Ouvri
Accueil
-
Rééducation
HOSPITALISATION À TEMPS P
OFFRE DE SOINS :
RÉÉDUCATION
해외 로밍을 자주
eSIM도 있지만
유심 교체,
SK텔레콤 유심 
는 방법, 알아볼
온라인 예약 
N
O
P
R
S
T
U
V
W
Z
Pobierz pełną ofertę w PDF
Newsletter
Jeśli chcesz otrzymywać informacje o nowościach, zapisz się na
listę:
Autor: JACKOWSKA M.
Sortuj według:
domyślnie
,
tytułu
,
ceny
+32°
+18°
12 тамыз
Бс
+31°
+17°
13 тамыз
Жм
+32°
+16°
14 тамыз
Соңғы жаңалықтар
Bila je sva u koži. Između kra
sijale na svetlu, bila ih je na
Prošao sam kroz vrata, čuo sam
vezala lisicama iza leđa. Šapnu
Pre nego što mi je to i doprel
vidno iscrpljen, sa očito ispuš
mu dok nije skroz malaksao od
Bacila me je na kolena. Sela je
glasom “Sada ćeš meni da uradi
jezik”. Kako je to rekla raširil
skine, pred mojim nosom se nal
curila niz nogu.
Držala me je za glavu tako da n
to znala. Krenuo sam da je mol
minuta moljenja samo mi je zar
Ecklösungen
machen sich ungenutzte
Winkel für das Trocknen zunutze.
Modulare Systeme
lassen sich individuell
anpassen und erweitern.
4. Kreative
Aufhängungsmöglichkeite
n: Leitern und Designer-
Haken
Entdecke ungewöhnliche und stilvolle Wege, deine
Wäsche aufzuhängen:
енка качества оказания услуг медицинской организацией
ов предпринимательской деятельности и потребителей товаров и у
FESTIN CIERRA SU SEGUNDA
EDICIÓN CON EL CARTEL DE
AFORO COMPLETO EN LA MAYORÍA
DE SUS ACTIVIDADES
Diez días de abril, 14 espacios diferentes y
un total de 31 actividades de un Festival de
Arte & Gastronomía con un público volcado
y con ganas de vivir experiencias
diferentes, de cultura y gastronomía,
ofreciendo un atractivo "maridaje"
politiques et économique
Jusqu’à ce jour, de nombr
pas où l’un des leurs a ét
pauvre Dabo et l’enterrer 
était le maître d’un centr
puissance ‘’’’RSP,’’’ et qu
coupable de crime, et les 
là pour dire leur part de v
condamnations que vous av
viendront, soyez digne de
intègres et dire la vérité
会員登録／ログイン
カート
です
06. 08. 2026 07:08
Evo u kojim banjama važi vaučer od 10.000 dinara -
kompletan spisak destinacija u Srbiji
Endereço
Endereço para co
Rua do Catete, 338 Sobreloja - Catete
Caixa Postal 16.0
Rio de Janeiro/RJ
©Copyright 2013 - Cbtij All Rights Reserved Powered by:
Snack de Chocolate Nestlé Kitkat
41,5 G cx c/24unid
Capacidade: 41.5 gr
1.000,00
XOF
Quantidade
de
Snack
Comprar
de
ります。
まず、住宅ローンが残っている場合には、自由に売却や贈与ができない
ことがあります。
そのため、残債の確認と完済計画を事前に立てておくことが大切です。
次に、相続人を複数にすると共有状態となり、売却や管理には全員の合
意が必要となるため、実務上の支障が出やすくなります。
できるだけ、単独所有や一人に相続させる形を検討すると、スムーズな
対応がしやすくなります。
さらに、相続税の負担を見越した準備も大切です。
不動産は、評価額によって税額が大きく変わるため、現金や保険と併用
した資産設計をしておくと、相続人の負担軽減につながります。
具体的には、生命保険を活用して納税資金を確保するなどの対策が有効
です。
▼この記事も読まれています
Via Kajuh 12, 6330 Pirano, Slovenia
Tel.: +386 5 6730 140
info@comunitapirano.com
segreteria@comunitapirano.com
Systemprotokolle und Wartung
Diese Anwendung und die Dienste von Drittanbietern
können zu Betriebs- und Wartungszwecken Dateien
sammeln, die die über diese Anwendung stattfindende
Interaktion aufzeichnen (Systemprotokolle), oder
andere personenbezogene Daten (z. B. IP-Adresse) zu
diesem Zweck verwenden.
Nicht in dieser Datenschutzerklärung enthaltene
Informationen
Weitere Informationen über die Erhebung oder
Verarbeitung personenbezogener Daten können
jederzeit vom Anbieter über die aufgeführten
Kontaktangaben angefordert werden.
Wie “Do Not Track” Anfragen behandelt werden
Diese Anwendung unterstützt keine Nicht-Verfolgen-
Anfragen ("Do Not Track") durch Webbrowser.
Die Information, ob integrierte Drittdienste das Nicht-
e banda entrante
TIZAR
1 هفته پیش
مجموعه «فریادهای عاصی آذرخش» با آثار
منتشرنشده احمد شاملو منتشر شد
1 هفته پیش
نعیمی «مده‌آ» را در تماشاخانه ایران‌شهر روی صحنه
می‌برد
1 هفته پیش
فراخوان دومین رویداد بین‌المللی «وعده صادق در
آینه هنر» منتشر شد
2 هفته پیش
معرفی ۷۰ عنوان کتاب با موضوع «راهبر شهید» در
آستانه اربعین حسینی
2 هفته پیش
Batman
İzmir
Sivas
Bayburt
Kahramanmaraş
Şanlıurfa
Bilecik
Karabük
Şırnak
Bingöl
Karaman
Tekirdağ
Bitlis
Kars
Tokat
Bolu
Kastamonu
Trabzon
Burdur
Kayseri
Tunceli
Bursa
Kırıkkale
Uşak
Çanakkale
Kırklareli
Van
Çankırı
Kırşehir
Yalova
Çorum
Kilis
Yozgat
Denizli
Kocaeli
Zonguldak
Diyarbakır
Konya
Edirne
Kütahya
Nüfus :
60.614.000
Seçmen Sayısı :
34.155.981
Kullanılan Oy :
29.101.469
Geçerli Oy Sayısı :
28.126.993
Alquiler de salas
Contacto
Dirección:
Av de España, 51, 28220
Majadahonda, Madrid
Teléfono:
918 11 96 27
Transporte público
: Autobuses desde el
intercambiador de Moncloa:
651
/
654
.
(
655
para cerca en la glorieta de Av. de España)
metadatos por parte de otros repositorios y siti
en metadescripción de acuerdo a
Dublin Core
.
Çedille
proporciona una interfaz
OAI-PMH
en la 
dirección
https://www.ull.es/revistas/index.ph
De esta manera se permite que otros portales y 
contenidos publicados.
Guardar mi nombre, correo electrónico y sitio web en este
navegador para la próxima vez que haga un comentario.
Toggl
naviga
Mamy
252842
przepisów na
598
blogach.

☆ ☆ ☆ ☆ ☆ ☆ ☆

● **Exercise description**
Output the entries verbatim.

● **Exercise answer**
Ouvri
Accueil
-
Rééducation
HOSPITALISATION À TEMPS P
OFFRE DE SOINS :
RÉÉDUCATION
해외 로밍을 자주
eSIM도 있지만
유심 교체,
SK텔레콤 유심 
는 방법, 알아볼
온라인 예약 
N
O
P
R
S
T
U
V
W
Z
Pobierz pełną ofertę w PDF
Newsletter
Jeśli chcesz otrzymywać informacje o nowościach, zapisz się na
listę:
Autor: JACKOWSKA M.
Sortuj według:
domyślnie
,
tytułu
,
ceny
+32°
+18°
12 тамыз
Бс
+31°
+17°
13 тамыз
Жм
+32°
+16°
14 тамыз
Соңғы жаңалықтар
Bila je sva u koži. Između kra
sijale na svetlu, bila ih je na
Prošao sam kroz vrata, čuo sam
vezala lisicama iza leđa. Šapnu
Pre nego što mi je to i doprel
vidno iscrpljen, sa očito ispuš
mu dok nije skroz malaksao od
Bacila me je na kolena. Sela je
glasom “Sada ćeš meni da uradi
jezik”. Kako je to rekla raširil
skine, pred mojim nosom se nal
curila niz nogu.
Držala me je za glavu tako da n
to znala. Krenuo sam da je mol
minuta moljenja samo mi je zar
Ecklösungen
machen sich ungenutzte
Winkel für das Trocknen zunutze.
Modulare Systeme
lassen sich individuell
anpassen und erweitern.
4. Kreative
Aufhängungsmöglichkeite
n: Leitern und Designer-
Haken
Entdecke ungewöhnliche und stilvolle Wege, deine
Wäsche aufzuhängen:
енка качества оказания услуг медицинской организацией
ов предпринимательской деятельности и потребителей товаров и у
FESTIN CIERRA SU SEGUNDA
EDICIÓN CON EL CARTEL DE
AFORO COMPLETO EN LA MAYORÍA
DE SUS ACTIVIDADES
Diez días de abril, 14 espacios diferentes y
un total de 31 actividades de un Festival de
Arte & Gastronomía con un público volcado
y con ganas de vivir experiencias
diferentes, de cultura y gastronomía,
ofreciendo un atractivo "maridaje"
politiques et économique
Jusqu’à ce jour, de nombr
pas où l’un des leurs a ét
pauvre Dabo et l’enterrer 
était le maître d’un centr
puissance ‘’’’RSP,’’’ et qu
coupable de crime, et les 
là pour dire leur part de v
condamnations que vous av
viendront, soyez digne de
intègres et dire la vérité
会員登録／ログイン
カート
です
06. 08. 2026 07:08
Evo u kojim banjama važi vaučer od 10.000 dinara -
kompletan spisak destinacija u Srbiji
Endereço
Endereço para co
Rua do Catete, 338 Sobreloja - Catete
Caixa Postal 16.0
Rio de Janeiro/RJ
©Copyright 2013 - Cbtij All Rights Reserved Powered by:
Snack de Chocolate Nestlé Kitkat
41,5 G cx c/24unid
Capacidade: 41.5 gr
1.000,00
XOF
Quantidade
de
Snack
Comprar
de
ります。
まず、住宅ローンが残っている場合には、自由に売却や贈与ができない
ことがあります。
そのため、残債の確認と完済計画を事前に立てておくことが大切です。
次に、相続人を複数にすると共有状態となり、売却や管理には全員の合
意が必要となるため、実務上の支障が出やすくなります。
できるだけ、単独所有や一人に相続させる形を検討すると、スムーズな
対応がしやすくなります。
さらに、相続税の負担を見越した準備も大切です。
不動産は、評価額によって税額が大きく変わるため、現金や保険と併用
した資産設計をしておくと、相続人の負担軽減につながります。
具体的には、生命保険を活用して納税資金を確保するなどの対策が有効
です。
▼この記事も読まれています
Via Kajuh 12, 6330 Pirano, Slovenia
Tel.: +386 5 6730 140
info@comunitapirano.com
segreteria@comunitapirano.com
Systemprotokolle und Wartung
Diese Anwendung und die Dienste von Drittanbietern
können zu Betriebs- und Wartungszwecken Dateien
sammeln, die die über diese Anwendung stattfindende
Interaktion aufzeichnen (Systemprotokolle), oder
andere personenbezogene Daten (z. B. IP-Adresse) zu
diesem Zweck verwenden.
Nicht in dieser Datenschutzerklärung enthaltene
Informationen
Weitere Informationen über die Erhebung oder
Verarbeitung personenbezogener Daten können
jederzeit vom Anbieter über die aufgeführten
Kontaktangaben angefordert werden.
Wie “Do Not Track” Anfragen behandelt werden
Diese Anwendung unterstützt keine Nicht-Verfolgen-
Anfragen ("Do Not Track") durch Webbrowser.
Die Information, ob integrierte Drittdienste das Nicht-
e banda entrante
TIZAR
1 هفته پیش
مجموعه «فریادهای عاصی آذرخش» با آثار
منتشرنشده احمد شاملو منتشر شد
1 هفته پیش
نعیمی «مده‌آ» را در تماشاخانه ایران‌شهر روی صحنه
می‌برد
1 هفته پیش
فراخوان دومین رویداد بین‌المللی «وعده صادق در
آینه هنر» منتشر شد
2 هفته پیش
معرفی ۷۰ عنوان کتاب با موضوع «راهبر شهید» در
آستانه اربعین حسینی
2 هفته پیش
Batman
İzmir
Sivas
Bayburt
Kahramanmaraş
Şanlıurfa
Bilecik
Karabük
Şırnak
Bingöl
Karaman
Tekirdağ
Bitlis
Kars
Tokat
Bolu
Kastamonu
Trabzon
Burdur
Kayseri
Tunceli
Bursa
Kırıkkale
Uşak
Çanakkale
Kırklareli
Van
Çankırı
Kırşehir
Yalova
Çorum
Kilis
Yozgat
Denizli
Kocaeli
Zonguldak
Diyarbakır
Konya
Edirne
Kütahya
Nüfus :
60.614.000
Seçmen Sayısı :
34.155.981
Kullanılan Oy :
29.101.469
Geçerli Oy Sayısı :
28.126.993
Alquiler de salas
Contacto
Dirección:
Av de España, 51, 28220
Majadahonda, Madrid
Teléfono:
918 11 96 27
Transporte público
: Autobuses desde el
intercambiador de Moncloa:
651
/
654
.
(
655
para cerca en la glorieta de Av. de España)
metadatos por parte de otros repositorios y siti
en metadescripción de acuerdo a
Dublin Core
.
Çedille
proporciona una interfaz
OAI-PMH
en la 
dirección
https://www.ull.es/revistas/index.ph
De esta manera se permite que otros portales y 
contenidos publicados.
Guardar mi nombre, correo electrónico y sitio web en este
navegador para la próxima vez que haga un comentario.
Toggl
naviga
Mamy
252842
przepisów na
598
blogach.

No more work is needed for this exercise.